On 08/17/2015 10:15 PM, MZMcBride wrote:
Failing fast
and loud is good in lots of contexts. I dont think wiki
editing is one of them.
The only cited example of real breakage so far has been
mismatched <div>s.
How often are you or anyone else adding <div>s to pages? In my experience,
most users rely on MediaWiki templates for any kind of complex markup.
Echoing my initial reply in this thread, I still don't really understand
what behaviors from Tidy we want to keep. I've been following
<https://phabricator.wikimedia.org/T89331> a bit and it also hasn't helped
answer this question.
Wikitext is string-based and generates a html string and in the general
case, it need not be well-formed HTML. There is a lot of broken wikitext
out there and if you remove Tidy and don't introduce a HTML5 parser
based balancer, you are going to see a lot of breakage.
* Unclosed HTML tags (very common)
* Misnested tags
* Misnesting of tags (ex: links in links .. [
http://foo.bar this is a
[[foobar]] company])
* Fostered content in tables
(<table>this-content-will-show-up-outside-the-table<tr><td>....</td></tr></table>)
... this has been one of the biggest source of complexity inside Parsoid
... in combination with templates, this is nasty.
* Other ways in which HTML5 content model might be violated. (ex:
<small>\n*a\n*b\n</small>)
* Look at the parser tests file and see all the tests we've added with
annotations that say "php parser relies on tidy"

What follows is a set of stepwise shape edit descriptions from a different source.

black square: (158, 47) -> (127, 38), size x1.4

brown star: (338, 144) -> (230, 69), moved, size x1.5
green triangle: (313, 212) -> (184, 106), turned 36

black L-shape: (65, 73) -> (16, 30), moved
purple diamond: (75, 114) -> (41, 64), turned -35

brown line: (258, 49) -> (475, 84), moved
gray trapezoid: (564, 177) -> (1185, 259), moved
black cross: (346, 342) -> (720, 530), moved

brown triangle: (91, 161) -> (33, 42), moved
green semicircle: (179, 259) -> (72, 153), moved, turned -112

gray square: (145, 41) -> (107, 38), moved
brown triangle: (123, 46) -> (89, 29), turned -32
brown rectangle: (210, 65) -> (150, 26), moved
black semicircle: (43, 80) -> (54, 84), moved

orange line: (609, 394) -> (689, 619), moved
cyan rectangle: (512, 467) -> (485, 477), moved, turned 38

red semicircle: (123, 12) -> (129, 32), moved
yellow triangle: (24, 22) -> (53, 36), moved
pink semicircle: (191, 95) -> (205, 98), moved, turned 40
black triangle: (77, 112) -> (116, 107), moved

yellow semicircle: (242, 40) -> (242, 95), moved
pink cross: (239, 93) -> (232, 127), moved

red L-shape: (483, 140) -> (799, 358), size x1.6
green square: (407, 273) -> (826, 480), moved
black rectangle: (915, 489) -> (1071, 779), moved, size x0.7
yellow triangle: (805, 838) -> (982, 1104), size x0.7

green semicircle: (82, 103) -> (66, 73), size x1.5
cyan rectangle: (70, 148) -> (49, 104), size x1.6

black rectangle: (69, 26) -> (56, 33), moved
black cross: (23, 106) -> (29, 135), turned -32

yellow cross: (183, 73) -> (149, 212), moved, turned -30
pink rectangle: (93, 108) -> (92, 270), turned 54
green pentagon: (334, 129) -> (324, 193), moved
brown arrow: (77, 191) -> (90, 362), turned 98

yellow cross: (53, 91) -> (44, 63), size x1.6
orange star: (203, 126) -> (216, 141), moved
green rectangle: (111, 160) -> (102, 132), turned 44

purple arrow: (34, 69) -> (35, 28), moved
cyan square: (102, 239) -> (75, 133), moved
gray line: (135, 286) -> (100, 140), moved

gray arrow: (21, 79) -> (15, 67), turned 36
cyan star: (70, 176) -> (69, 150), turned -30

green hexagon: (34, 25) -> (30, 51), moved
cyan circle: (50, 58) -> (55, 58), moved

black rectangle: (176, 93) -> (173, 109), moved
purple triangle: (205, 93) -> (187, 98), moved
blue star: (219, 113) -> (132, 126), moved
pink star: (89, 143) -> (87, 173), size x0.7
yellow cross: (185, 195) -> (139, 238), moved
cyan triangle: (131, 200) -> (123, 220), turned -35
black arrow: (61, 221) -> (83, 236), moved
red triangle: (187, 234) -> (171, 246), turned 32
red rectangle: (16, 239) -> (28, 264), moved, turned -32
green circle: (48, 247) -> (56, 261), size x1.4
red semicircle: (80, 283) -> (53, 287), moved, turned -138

[[ Tangent: We have a linting option in Parsoid that we can turn on in
production that can dump information about all these broken forms of
wikitext (we have this information because we have to break the wikitext
in the same ways when we convert html to wikitext). We haven't turned it
on in production yet because we haven't yet had the time to hook this
into project wikicheck .. we had initial conversations, but we couldn't
follow up on our end. ]]
Besides these, there is also other unrelated-to-html5-semantics behavior
that wikis have come to rely on.
* Stripping of empty tags -- correct page rendering rely on the fact
that Tidy strips empty elements from HTML. We had to explicitly add this
behavior to Parsoid so pages render identically. We could rip this out
as long as all those templates are fixed up. The infobox on itwiki:Luna
relies on this, to give you a specific example.
* Some behaviors found in
https://phabricator.wikimedia.org/T4542
* I am sure there are a bunch of other behaviors that I am missing /
don't know about.
So, you cannot just rip out Tidy and not replace it with something in
its place. Even replacing it with a HTML5 parser (as per the current
plan) is not entirely straightforward simply because of all the other
unrelated-to-html5-semantics behavior. Part of the task of replacing
Tidy is to figure out all the ways those pages might break and the best
way to handle that breakage.
Going forward, we are thinking about how to enforce stricter constraints
on what templates (and extensions) can produce so impacts from broken
wikitext is contained. That will give you some of what you are asking
("fail fast", but in a different form). That requires a functioning
html5 treebuilder / parser to be in place which is what this RFC is about.
Subbu.